From this it appears that there was an agreement entered into by the minors' guardian that the award should not be opposed, but should be allowed to be filed. The full facts held proved in that case do not appear in the judgment or in the report. It is obvious that unless such an agreement during the pendency of the suit was presumed or held proved, no sanction of the Court was necessary under Section 462, corresponding to the present Order XXXII, Rule 7, of the Civil Procedure Code. This case was referred to in Hanmantram Radhakison v. Shivnarayan I.L.R. (1918) Bom. 258 : 20. Bom. L.R. 970 and was distinguished. In that case the minor, through his guardian, was one of the parties to the reference to arbitration, and after the award was given by the arbitrator, it was the guardian who presented it in Court for being filed. The other party gave consent, and a decree was passed in terms of the award. It was held that as the minor's guardian himself was the plaintiff in the suit for the filing of the award, it could not be said that he had entered into any agreement after the suit was filed and that as he had done nothing after the filing of the suit there was no occasion for any sanction of the Court; whereas in the case of Mahadev Balkrishna Kelkar v. Krishnabai, the minors' guardian happened to be the defendant, and when he appeared and gave his consent, the suit was pending. Scott C. J. observed (p. 271 ):
I infer from the judgment in the case of Mahadev Balkrishna Kelkar v. Krishnabai that the Court there was of opinion that the original agreement of reference before there had been any application numbered as a suit, would not require the leave of the Court.

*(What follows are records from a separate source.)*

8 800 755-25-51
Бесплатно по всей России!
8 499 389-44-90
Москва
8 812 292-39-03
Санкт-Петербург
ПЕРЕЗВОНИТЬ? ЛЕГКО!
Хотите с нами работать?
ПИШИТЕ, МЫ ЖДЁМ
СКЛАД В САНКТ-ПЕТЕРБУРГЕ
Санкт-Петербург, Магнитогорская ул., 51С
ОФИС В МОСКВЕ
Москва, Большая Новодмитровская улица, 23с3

That is really the gist of the case. Unless it is held that an agreement was entered into by the minor's guardian during the pendency of the suit, the question of the consent of the Court does not arise. In Vithaldas v. Dattaram I.L.R. (1901) Bom. 298 : 3 Bom. L.R. 887 also, the same principle was followed. There too the application for the filing of the award was made by the minor's guardian, and it was held that no sanction of the Court was necessary. In fact this follows from the very wording of Order XXXII, Rule 7, of the Civil Procedure Code, and it cannot be inferred from the mere fact that the minor's guardian gave her consent to the filing of the award that she must have done so in pursuance of an agreement entered into by her after the application for the filing of the award was presented. In this case, although defendant No. 1 entered the witness-box, not a single question was put to him in cross-examination as to whether there was any such agreement between him and the minor plaintiff's mother. There was no evidence even to suggest that the plaintiff's mother met defendant No. 1 after he presented the award in Court for being filed. Had there been the slightest evidence to prove that there was any talk between them during the pendency of the suit, it would not have been far-fetched to infer that he had entered into an agreement with her that she should give her consent to the filing of the award. But in the absence of any such evidence, it is not fair to infer that such an agreement existed, from the mere fact that the minor plaintiff's mother voluntarily gave her consent to the filing of the award after it was presented in Court. It is not necessary that in every case in which an award is presented, its filing must be opposed in Court. If the arbitrator had acted fairly and was not guilty of any misconduct and if there was no ground on which the validity of the award could be challenged, the defendant would naturally not think it wise or proper to oppose it. From the failure to oppose the award it cannot be inferred that it must be due to any express or implied agreement between the parties. I, therefore, hold that in this case no sanction of the Court was required to be taken by the minor plaintiff's mother before putting in her written statement giving her consent to the filing of the award.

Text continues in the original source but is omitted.